The Bank Run of 2023 Could Easily Happen Again - Bill Dudley

 Regulators have yet to address the system’s vulnerability to sudden depositor withdrawals.

The SVB debacle exposed three weaknesses. 

First, depositors pulled their money much faster than assumed by requirements such as the liquidity coverage ratio, intended to ensure that banks have enough cash and easy-to-sell assets to survive 30 days of withdrawals. 

Second, the Federal Reserve couldn’t provide sufficient emergency discount-window loans, because banks hadn’t pledged enough collateral to the Fed. 

Third, uninsured depositors had ample reason to run, because they couldn’t be sure the government would make them whole: Such bailouts can happen only after a bank fails and regulators judge that the situation is bad enough to invoke the “systemic risk exception.”

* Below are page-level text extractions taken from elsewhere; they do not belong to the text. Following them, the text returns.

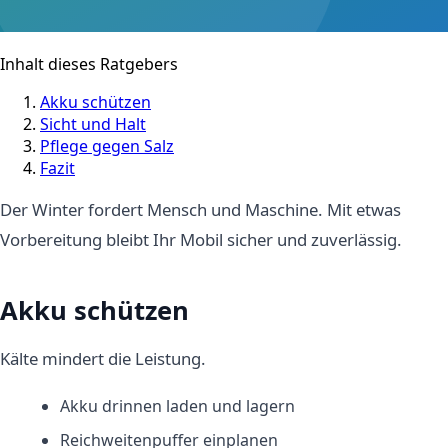
Inhalt dieses Ratgebers
Akku schützen
Sicht und Halt
Pflege gegen Salz
Fazit
Der Winter fordert Mensch und Maschine. Mit etwas
Vorbereitung bleibt Ihr Mobil sicher und zuverlässig.
Akku schützen
Kälte mindert die Leistung.
Akku drinnen laden und lagern
Reichweitenpuffer einplanen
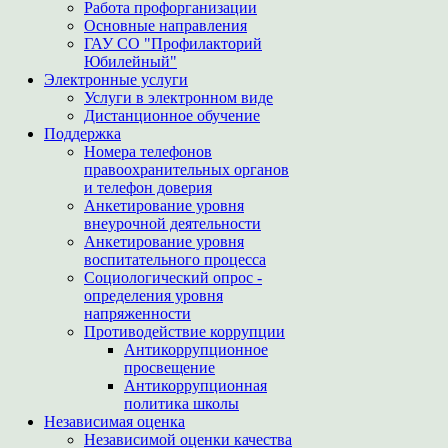
Работа профорганизации
Основные направления
ГАУ СО "Профилакторий
Юбилейный"
Электронные услуги
Услуги в электронном виде
Дистанционное обучение
Поддержка
Номера телефонов
правоохранительных органов
и телефон доверия
Анкетирование уровня
внеурочной деятельности
Анкетирование уровня
воспитательного процесса
Социологический опрос -
определения уровня
напряженности
Противодействие коррупции
Антикоррупционное
просвещение
Антикоррупционная
политика школы
Независимая оценка
Независимой оценки качества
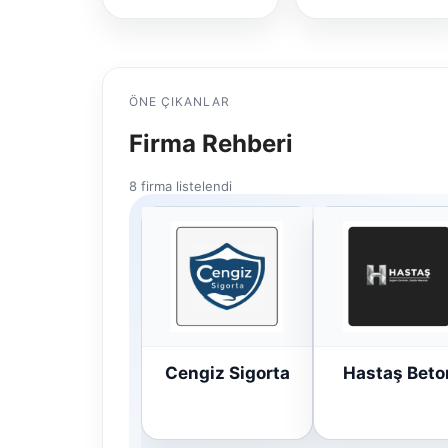
ÖNE ÇIKANLAR
Firma Rehberi
8 firma listelendi
Cengiz Sigorta
Hastaş Beto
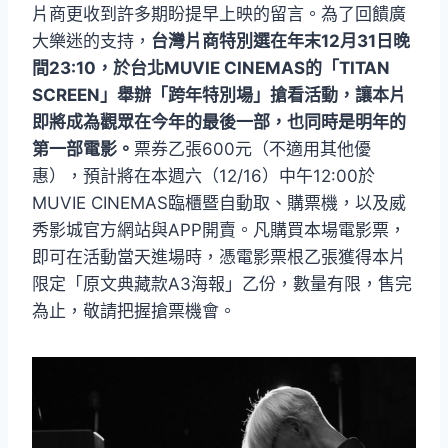
片商更收到許多期盼提早上映的留言。為了回饋廣
大樂迷的支持，
台灣片商特別選在年末12月31日晚
間23:10，於台北MUVIE CINEMAS的「TITAN
SCREEN」舉辦「跨年特別場」搶看活動，讓本片
即將成為觀眾在今年的最後一部，也同時是明年的
第一部電影。
票券乙張600元（不適用其他優
惠），預計將在本週六（12/16）中午12:00於
MUVIE CINEMAS臨櫃暨自動取、購票機，以及威
秀影城官方網站與APP開賣。凡購買本場電影票，
即可在活動當天進場時，憑電影票根乙張獲得本片
限定「原文典藏款A3海報」乙份，數量有限，售完
為止，敬請把握搶票機會。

The Fed can require banks to pre-pledge enough collateral (such as securities and consumer and commercial loans) to cover all their runnable liabilities. 

The central bank would be willing to lend against this collateral, ensuring that banks could always obtain the cash they needed to meet depositor withdrawals. 

With an explicit Fed backstop, uninsured depositors would have little incentive to run in the first place.

No last-minute scramble would be required to identify and mobilize collateral to pledge to the discount window.